4. Het verzoek strekt ertoe om verweerder door middel van het opleggen van een dwangsom overeenkomstig artikel 53, tweede lid, van de Lar te verplichten gevolg te geven aan de uitspraak van 14 september 2020 (AUA202000291).
5. Het gerecht overweegt dat bij het sluiten van het onderzoek niet is gebleken dat verweerder op het bezwaar van verzoekster heeft beslist. Aangenomen dient dan ook te worden dat verweerder geen gevolg heeft gegeven aan voormelde uitspraak. Het gerecht ziet hierin aanleiding om verweerder op te dragen om alsnog een beslissing op het bezwaar van verzoeker te nemen binnen een termijn van drie maanden na dagtekening van deze uitspraak, thans onder het opleggen van een dwangsom. Het gerecht ziet aanleiding deze dwangsom te maximeren.

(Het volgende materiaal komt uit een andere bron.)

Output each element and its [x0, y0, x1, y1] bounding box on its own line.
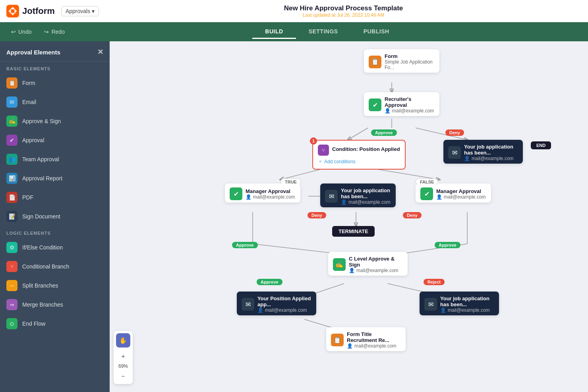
sidebar-item-approval[interactable]: ✔ Approval	[0, 131, 110, 150]
recruiter-email: mail@example.com	[392, 108, 434, 114]
split-branches-icon: ↔	[6, 280, 17, 291]
node-form-bottom[interactable]: 📋 Form Title Recruitment Re... 👤 mail@ex…	[326, 327, 406, 351]
sidebar-item-label: Approve & Sign	[22, 118, 61, 124]
node-email-reject-bottom[interactable]: ✉ Your job application has been... 👤 mai…	[420, 292, 499, 315]
jotform-logo-icon	[6, 5, 19, 17]
title-center: New Hire Approval Process Template Last …	[105, 4, 582, 18]
email-address: mail@example.com	[265, 307, 307, 313]
sidebar-item-approval-report[interactable]: 📊 Approval Report	[0, 169, 110, 188]
recruiter-avatar: 👤	[385, 108, 391, 114]
email-reject-bottom-icon: ✉	[424, 298, 437, 311]
sidebar: Approval Elements ✕ BASIC ELEMENTS 📋 For…	[0, 41, 110, 392]
form-bottom-title: Form Title Recruitment Re...	[347, 331, 401, 343]
canvas: 📋 Form Simple Job Application Fo... ✔ Re…	[110, 41, 588, 392]
node-form-top-header: 📋 Form Simple Job Application Fo...	[364, 49, 439, 73]
node-manager-approval-left[interactable]: ✔ Manager Approval 👤 mail@example.com	[225, 183, 300, 203]
tab-build[interactable]: BUILD	[252, 25, 296, 39]
sidebar-item-end-flow[interactable]: ⊙ End Flow	[0, 314, 110, 333]
manager-left-header: ✔ Manager Approval 👤 mail@example.com	[225, 183, 300, 203]
node-email-deny-center[interactable]: ✉ Your job application has been... 👤 mai…	[320, 183, 396, 207]
last-updated: Last updated at Jul 26, 2023 10:46 AM	[105, 12, 582, 18]
node-manager-approval-right[interactable]: ✔ Manager Approval 👤 mail@example.com	[416, 183, 491, 203]
badge-deny-right-top[interactable]: Deny	[445, 129, 464, 136]
sidebar-item-pdf[interactable]: 📄 PDF	[0, 188, 110, 207]
condition-node-icon: ⑂	[318, 145, 329, 156]
node-c-level-approve-sign[interactable]: ✍ C Level Approve & Sign 👤 mail@example.…	[328, 252, 408, 276]
redo-button[interactable]: ↪ Redo	[41, 27, 68, 37]
tab-publish[interactable]: PUBLISH	[351, 25, 402, 39]
email-reject-bottom-title: Your job application has been...	[440, 295, 494, 307]
email-approve-bottom-title: Your Position Applied app...	[257, 295, 311, 307]
sidebar-item-label: Sign Document	[22, 213, 60, 220]
sidebar-item-team-approval[interactable]: 👥 Team Approval	[0, 150, 110, 169]
condition-box[interactable]: ⑂ Condition: Position Applied ＋ Add cond…	[312, 140, 406, 170]
sidebar-item-email[interactable]: ✉ Email	[0, 93, 110, 112]
manager-left-title: Manager Approval	[246, 188, 295, 194]
node-email-deny-right-top[interactable]: ✉ Your job application has been... 👤 mai…	[443, 140, 523, 164]
badge-reject-c-level[interactable]: Reject	[424, 279, 445, 285]
sidebar-item-conditional-branch[interactable]: ⑂ Conditional Branch	[0, 257, 110, 276]
form-node-icon: 📋	[369, 56, 381, 68]
svg-rect-2	[11, 9, 15, 13]
badge-approve-bottom-right[interactable]: Approve	[435, 242, 460, 248]
node-recruiters-header: ✔ Recruiter's Approval 👤 mail@example.co…	[364, 92, 439, 116]
logic-elements-label: LOGIC ELEMENTS	[0, 226, 110, 238]
badge-end[interactable]: END	[531, 141, 551, 149]
sidebar-item-approve-sign[interactable]: ✍ Approve & Sign	[0, 112, 110, 131]
node-form-top[interactable]: 📋 Form Simple Job Application Fo...	[364, 49, 439, 73]
manager-right-header: ✔ Manager Approval 👤 mail@example.com	[416, 183, 491, 203]
close-icon[interactable]: ✕	[97, 48, 103, 56]
approve-sign-icon: ✍	[6, 116, 17, 127]
app-badge[interactable]: Approvals ▾	[61, 6, 99, 16]
team-approval-icon: 👥	[6, 154, 17, 165]
app-name: Approvals	[66, 8, 90, 14]
node-email-approve-bottom[interactable]: ✉ Your Position Applied app... 👤 mail@ex…	[237, 292, 316, 315]
node-recruiters-approval[interactable]: ✔ Recruiter's Approval 👤 mail@example.co…	[364, 92, 439, 116]
node-condition[interactable]: 1 ⑂ Condition: Position Applied ＋ Add co…	[312, 140, 406, 170]
condition-badge-number: 1	[310, 137, 317, 145]
approval-icon: ✔	[6, 135, 17, 146]
sidebar-item-label: Team Approval	[22, 156, 59, 162]
zoom-in-button[interactable]: ＋	[118, 351, 129, 362]
badge-approve-bottom-left[interactable]: Approve	[232, 242, 258, 248]
sidebar-item-label: Approval Report	[22, 175, 62, 182]
add-conditions-label: Add conditions	[324, 159, 356, 164]
sidebar-item-merge-branches[interactable]: ⇒ Merge Branches	[0, 295, 110, 314]
zoom-out-button[interactable]: －	[118, 371, 129, 382]
drag-mode-button[interactable]: ✋	[116, 333, 130, 348]
email-approve-bottom-header: ✉ Your Position Applied app... 👤 mail@ex…	[237, 292, 316, 315]
form-node-title: Form	[385, 53, 435, 59]
tab-settings[interactable]: SETTINGS	[296, 25, 351, 39]
sidebar-item-label: Form	[22, 80, 35, 86]
sidebar-item-sign-document[interactable]: 📝 Sign Document	[0, 207, 110, 226]
email-deny-center-header: ✉ Your job application has been... 👤 mai…	[320, 183, 396, 207]
badge-approve-c-level[interactable]: Approve	[257, 279, 282, 285]
page-title: New Hire Approval Process Template	[105, 4, 582, 12]
email-reject-bottom-header: ✉ Your job application has been... 👤 mai…	[420, 292, 499, 315]
sidebar-item-form[interactable]: 📋 Form	[0, 73, 110, 93]
recruiter-approval-icon: ✔	[369, 98, 381, 111]
badge-terminate: TERMINATE	[332, 226, 375, 237]
badge-approve-top[interactable]: Approve	[371, 129, 397, 136]
basic-elements-label: BASIC ELEMENTS	[0, 62, 110, 73]
sidebar-item-label: Email	[22, 99, 36, 105]
email-avatar: 👤	[257, 307, 263, 313]
manager-right-title: Manager Approval	[436, 188, 486, 194]
badge-deny-right2[interactable]: Deny	[403, 212, 422, 218]
form-bottom-icon: 📋	[331, 334, 344, 346]
sidebar-item-if-else[interactable]: ⚙ If/Else Condition	[0, 238, 110, 257]
form-bottom-meta: 👤 mail@example.com	[347, 343, 401, 349]
c-level-avatar: 👤	[349, 268, 355, 273]
zoom-level: 69%	[118, 363, 128, 369]
sidebar-item-label: Conditional Branch	[22, 263, 69, 270]
zoom-controls: ✋ ＋ 69% －	[114, 331, 133, 384]
add-conditions-button[interactable]: ＋ Add conditions	[318, 158, 356, 165]
if-else-icon: ⚙	[6, 242, 17, 253]
sidebar-item-split-branches[interactable]: ↔ Split Branches	[0, 276, 110, 295]
email-icon: ✉	[6, 97, 17, 108]
badge-deny-left[interactable]: Deny	[308, 212, 326, 218]
manager-left-icon: ✔	[230, 187, 242, 200]
undo-button[interactable]: ↩ Undo	[8, 27, 35, 37]
c-level-email: mail@example.com	[356, 268, 398, 273]
sidebar-item-label: Merge Branches	[22, 301, 63, 308]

6. Nu verzoeker met recht onderhavig verzoek heeft gedaan en hierdoor noodzakelijke kosten heeft gemaakt door met gemachtigde op te treden, zal verweerder in de kosten van dit geding worden veroordeeld.

DE BESLISSING

De rechter in dit gerecht:
- bepaalt dat verweerder binnen
drie maandenna dagtekening van deze uitspraak alsnog een reële beslissing dient te nemen op het bezwaar van verzoekster;
- bepaalt dat verweerder een dwangsom aan verzoeker verbeurt van Afl. 300,- voor elke dag dat hij in gebreke blijft om na bovengenoemde termijn van zes weken een beslissing op bezwaar te nemen, met een maximum van Afl. 25.000,-;
- veroordeelt verweerder tot betaling van de door verzoeker voor dit geding gemaakte kosten aan rechtskundige bijstand, begroot op Afl. 175,-.
Deze beslissing is gegeven door mr. N.K. Engelbrecht, rechter in dit gerecht, en werd uitgesproken ter openbare terechtzitting van 14 maart 2022 in aanwezigheid van de griffier.